- YOUR INSTRUCTIONS
From the entries below, return only the lines starting at the one that contains "QUATICA KM-1C133C (9740200)" and ending at the one that contains "ямий 350 мм дивертор вбудований картриджний", exactly as they stand.

- DATA LISTING
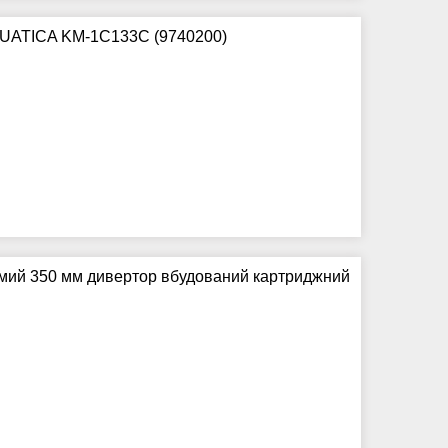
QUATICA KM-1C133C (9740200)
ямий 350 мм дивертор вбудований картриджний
--
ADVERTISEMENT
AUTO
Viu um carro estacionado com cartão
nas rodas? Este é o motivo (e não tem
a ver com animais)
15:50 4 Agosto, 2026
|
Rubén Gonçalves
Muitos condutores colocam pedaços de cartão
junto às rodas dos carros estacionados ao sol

- ANSWER TO THE PROBLEM
QUATICA KM-1C133C (9740200)
ямий 350 мм дивертор вбудований картриджний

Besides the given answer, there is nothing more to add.